A world without US primacy will be a world with more violence and disorder and less democracy and economic growth than world where the United States continues to have more influence than any other country in shaping global affairs. The sustained international primacy of the United States is central to the welfare and security of Americans and to the future of freedom, democracy, open economies and international order in the world.1

Viewed in this perspective USA has to play a crucial balancing role in Euroasia, as it contains 75 percent of the world's people and around 60 percent of world's GNP and about three-fourth of the world's known energy resources. Euroasia is thus the chessboard on which the struggle for global primacy continues to be played.2 Central Asian Republics comprising the heart of Euroasia are, therefore, crucial to maintaining USA's preponderance.
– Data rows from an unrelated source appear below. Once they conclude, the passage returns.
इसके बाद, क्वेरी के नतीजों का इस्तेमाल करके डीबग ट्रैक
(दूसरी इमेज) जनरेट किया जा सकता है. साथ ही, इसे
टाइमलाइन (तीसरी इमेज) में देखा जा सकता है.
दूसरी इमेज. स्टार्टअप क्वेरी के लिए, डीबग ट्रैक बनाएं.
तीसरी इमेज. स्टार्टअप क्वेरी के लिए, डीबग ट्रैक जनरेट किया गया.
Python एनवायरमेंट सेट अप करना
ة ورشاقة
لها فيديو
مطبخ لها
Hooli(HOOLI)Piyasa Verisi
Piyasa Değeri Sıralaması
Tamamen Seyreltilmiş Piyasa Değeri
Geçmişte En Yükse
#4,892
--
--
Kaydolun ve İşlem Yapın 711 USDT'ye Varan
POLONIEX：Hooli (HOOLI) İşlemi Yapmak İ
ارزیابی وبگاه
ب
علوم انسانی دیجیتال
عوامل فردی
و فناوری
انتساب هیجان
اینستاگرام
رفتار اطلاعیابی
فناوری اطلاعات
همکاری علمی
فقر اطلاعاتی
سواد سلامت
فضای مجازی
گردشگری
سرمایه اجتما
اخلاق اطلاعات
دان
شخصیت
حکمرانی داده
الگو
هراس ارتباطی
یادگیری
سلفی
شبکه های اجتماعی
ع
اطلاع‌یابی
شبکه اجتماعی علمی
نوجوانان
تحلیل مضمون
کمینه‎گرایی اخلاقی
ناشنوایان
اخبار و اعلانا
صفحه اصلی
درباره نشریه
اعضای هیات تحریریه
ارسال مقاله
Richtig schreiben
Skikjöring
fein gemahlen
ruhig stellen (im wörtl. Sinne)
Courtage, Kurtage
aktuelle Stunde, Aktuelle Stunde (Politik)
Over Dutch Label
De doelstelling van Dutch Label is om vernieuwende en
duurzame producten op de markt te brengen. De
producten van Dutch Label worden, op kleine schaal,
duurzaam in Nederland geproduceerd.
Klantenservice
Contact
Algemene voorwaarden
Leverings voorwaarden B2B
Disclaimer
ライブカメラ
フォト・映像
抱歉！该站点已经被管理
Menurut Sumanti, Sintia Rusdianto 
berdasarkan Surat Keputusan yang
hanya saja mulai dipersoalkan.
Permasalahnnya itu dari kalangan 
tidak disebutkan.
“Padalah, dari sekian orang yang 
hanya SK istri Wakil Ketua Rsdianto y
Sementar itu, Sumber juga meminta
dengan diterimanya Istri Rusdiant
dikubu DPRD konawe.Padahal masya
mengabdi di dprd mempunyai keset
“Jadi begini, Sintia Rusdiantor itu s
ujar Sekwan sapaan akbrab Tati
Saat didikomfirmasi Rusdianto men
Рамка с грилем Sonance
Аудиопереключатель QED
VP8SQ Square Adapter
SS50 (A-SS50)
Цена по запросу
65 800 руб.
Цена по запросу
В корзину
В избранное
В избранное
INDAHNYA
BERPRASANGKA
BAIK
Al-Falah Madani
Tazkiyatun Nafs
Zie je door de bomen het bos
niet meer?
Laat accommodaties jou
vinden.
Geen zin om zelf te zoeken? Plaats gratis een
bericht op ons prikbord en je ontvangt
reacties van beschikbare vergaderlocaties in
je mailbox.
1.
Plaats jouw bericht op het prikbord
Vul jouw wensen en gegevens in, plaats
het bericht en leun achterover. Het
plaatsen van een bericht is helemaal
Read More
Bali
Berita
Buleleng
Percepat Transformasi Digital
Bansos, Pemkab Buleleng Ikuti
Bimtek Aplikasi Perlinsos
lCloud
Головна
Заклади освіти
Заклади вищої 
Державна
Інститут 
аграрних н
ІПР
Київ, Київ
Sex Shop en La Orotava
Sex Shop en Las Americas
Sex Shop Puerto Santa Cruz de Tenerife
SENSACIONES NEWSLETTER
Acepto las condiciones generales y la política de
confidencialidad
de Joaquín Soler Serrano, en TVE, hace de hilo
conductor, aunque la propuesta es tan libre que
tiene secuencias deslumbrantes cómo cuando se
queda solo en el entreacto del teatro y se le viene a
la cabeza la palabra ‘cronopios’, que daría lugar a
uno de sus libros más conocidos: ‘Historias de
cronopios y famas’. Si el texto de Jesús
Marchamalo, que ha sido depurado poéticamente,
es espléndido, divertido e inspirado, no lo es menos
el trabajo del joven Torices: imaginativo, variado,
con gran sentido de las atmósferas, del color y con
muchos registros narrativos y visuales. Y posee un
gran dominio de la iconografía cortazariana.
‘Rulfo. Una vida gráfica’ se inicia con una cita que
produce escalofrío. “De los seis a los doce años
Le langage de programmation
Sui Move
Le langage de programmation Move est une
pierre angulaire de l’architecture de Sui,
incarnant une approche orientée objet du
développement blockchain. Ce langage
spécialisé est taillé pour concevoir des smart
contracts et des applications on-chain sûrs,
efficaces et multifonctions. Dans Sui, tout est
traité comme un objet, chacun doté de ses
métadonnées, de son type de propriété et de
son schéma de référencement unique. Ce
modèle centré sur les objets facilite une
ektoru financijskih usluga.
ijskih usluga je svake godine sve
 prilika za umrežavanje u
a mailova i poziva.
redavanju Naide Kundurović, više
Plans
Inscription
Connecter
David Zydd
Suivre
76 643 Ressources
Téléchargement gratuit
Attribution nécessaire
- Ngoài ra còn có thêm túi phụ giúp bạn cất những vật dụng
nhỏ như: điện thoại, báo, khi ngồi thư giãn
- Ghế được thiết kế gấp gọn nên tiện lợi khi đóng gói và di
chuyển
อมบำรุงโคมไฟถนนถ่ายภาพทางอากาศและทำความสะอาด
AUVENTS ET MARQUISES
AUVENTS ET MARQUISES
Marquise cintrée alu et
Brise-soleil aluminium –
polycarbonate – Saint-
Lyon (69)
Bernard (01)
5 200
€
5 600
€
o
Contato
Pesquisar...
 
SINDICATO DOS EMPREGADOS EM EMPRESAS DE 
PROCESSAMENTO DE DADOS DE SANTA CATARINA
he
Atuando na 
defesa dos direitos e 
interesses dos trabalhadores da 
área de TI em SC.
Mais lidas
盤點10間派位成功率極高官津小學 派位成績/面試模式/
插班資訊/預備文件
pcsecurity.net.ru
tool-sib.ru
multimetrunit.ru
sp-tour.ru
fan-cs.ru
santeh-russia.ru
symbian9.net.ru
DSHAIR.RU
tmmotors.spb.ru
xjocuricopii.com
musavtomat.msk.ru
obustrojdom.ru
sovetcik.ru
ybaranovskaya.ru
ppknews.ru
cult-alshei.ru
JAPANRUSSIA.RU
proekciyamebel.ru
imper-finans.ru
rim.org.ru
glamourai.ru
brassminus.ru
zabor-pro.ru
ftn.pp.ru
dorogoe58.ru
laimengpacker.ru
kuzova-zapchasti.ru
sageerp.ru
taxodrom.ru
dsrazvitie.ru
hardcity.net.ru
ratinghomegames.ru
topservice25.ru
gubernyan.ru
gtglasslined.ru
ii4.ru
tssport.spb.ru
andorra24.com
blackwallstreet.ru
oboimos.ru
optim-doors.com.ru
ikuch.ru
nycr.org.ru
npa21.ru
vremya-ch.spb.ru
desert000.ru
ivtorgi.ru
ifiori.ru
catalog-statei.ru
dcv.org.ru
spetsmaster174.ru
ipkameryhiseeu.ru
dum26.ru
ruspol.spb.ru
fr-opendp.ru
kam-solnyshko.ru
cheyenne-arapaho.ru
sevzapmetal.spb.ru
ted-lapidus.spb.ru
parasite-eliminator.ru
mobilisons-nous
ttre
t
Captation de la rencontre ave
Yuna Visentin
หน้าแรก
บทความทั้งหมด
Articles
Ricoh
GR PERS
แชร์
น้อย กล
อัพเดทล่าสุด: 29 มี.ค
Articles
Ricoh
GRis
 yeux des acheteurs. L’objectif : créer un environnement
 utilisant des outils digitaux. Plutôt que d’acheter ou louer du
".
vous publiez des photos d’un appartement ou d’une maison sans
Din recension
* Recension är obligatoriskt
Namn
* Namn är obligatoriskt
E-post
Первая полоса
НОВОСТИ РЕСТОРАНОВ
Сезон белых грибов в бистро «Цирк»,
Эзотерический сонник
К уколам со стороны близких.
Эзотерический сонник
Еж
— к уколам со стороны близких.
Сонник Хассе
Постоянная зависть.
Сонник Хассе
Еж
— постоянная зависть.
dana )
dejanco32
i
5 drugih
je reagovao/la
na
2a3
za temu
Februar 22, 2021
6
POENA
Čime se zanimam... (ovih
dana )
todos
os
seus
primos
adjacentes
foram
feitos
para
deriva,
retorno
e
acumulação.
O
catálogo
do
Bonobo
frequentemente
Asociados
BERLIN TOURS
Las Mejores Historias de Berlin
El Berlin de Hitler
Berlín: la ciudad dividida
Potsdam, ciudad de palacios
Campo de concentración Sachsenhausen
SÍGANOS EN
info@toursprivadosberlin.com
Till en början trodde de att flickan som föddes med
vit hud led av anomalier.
If the middle space can be drawn increasingly into the expanding orbit of the West (where America preponderates), if the southern region is not subjected to domination by a single player and if the East is not unified in a manner that prompts the expansion of America from its offshore bases, American can then be said to prevail.3

Thus the new game plan envisages that France and Germany in the west should unitedly serve the interest of USA and that Russia, China and India should be so managed that they do not get united against the hegemonistic hold of USA. In other words, on the Chessboard of Euro-Asia, USA as the global leader will prescribe roles and power for the key players of the region and also for the pivotal states like Iran & Turkey who will play limited roles. Thus, Central Asia faces a new dilemma. While in the pre-independence stage, it was controlled by one imperial lord-USSR- but in the post-freedom phase, it has to cope up with a new and complex power equations, which suits the overall interest of USA in Euro-Asia. Such is the price nations have to pay when they lose their cohesive force and civilizational anchorage.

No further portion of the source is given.